Work to be completed: Look through the data below and extract, unchanged, the lines from the one that contains "julio 27, 2026" to the one that contains "julio 25, 2026", both included.

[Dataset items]
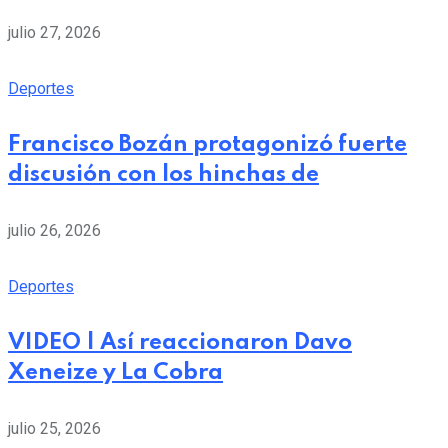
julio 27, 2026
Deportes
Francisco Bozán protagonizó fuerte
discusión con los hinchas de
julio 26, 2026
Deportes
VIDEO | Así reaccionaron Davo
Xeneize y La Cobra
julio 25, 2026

* * *

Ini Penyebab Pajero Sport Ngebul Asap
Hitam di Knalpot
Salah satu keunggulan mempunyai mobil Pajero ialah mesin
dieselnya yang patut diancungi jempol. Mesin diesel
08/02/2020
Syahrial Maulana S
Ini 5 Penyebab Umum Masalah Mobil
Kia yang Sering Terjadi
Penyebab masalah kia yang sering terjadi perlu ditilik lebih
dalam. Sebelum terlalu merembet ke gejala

==

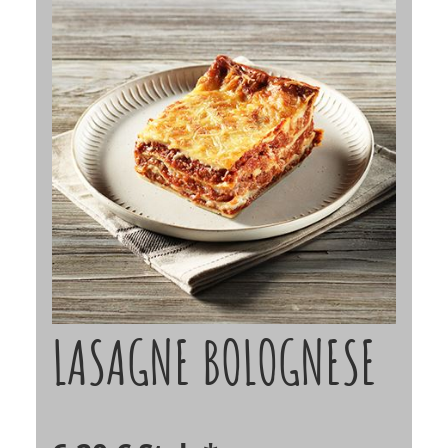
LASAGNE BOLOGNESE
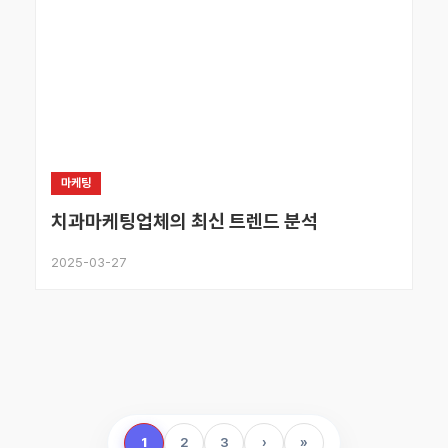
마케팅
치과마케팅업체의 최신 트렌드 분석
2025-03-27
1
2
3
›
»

Output of the task:
julio 27, 2026
Deportes
Francisco Bozán protagonizó fuerte
discusión con los hinchas de
julio 26, 2026
Deportes
VIDEO | Así reaccionaron Davo
Xeneize y La Cobra
julio 25, 2026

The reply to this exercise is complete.